The alternate route then turned up the Wind River Highway and went through the little town of Carson, also very nice.  We reached the bridge over the Wind River Gorge–200 feet deep, very dramatic and very beautiful.  Then the route turns off that highway and into a nice residential area, and we wound past many pleasant-looking homes before finally reaching the Panther Creek Road, which would take us back to the PCT. We sat down there to eat a burrito/nectarine/cookie supper at the intersection, when a friendly hillbilly guy who lived just up the road (Panther “Crick” Road, he called it) spotted us and came over to “jaw a little.”  He was wearing bib overalls, a flannel shirt and battered cap, and smoked a cigarette while having one of our cookies and telling us about the PCT up ahead.  “Yer in fer some snow up there an’could be more a’comin'”.  He said all the nice houses we had passed were “retarred folks” and the large mill-looking building nearby, “Why they mek big cranes fer them Alaska fishin’ boats.” 

We finally said goodbye and walked a couple of miles up Panther “Crick” and back to the PCT.  Our packs felt awfully heavy–6 days of food–so we took them off and rested again.  A SOBO came by and said there were a lot more thru-hikers behind him.  Then it was “packs, heave-HO and here we go!” into an almost-rainforest, to begin a long climb to the top of Big Huckleberry Mountain.  We passed a mom and dad hiking with two litle kids.  Good for them!  We met more SOBOs and also a lot of HUGE slugs and snails.  The wildflowers continued to be numerous, and were totally different from Oregon.

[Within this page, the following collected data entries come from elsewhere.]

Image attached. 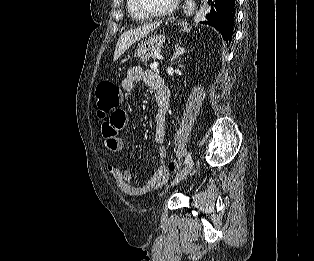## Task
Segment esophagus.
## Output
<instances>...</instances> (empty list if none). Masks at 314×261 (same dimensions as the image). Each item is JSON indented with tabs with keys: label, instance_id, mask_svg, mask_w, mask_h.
Instances as JSON below:
<instances>
[{
	"label": "esophagus",
	"instance_id": "obj_1",
	"mask_svg": "<svg viewBox=\"0 0 314 261\" xmlns=\"http://www.w3.org/2000/svg\"><path fill=\"white\" fill-rule=\"evenodd\" d=\"M195 8V4H191L188 6L187 14H192Z\"/></svg>",
	"mask_w": 314,
	"mask_h": 261
}]
</instances>
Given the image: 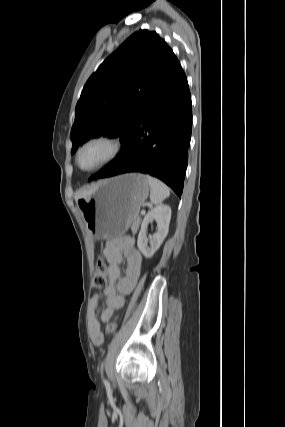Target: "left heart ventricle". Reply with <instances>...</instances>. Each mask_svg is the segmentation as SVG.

We finally set up camp near the top of Big Huckleberry Mountain on a rocky/mossy summit.  The views were fabulous–snatches of Mt. Hood through the clouds, glimpses of the Columbia River far below, and very dramatic-looking clouds.  The only way I could describe them is that they looked as if they had been sculpted and watercolored.  But the temperature was dropping, and turning cold fast.  Just after we got into our sleeping bags under the tarp, it started to rain again.   But it was mega-exciting to be in Washington at last!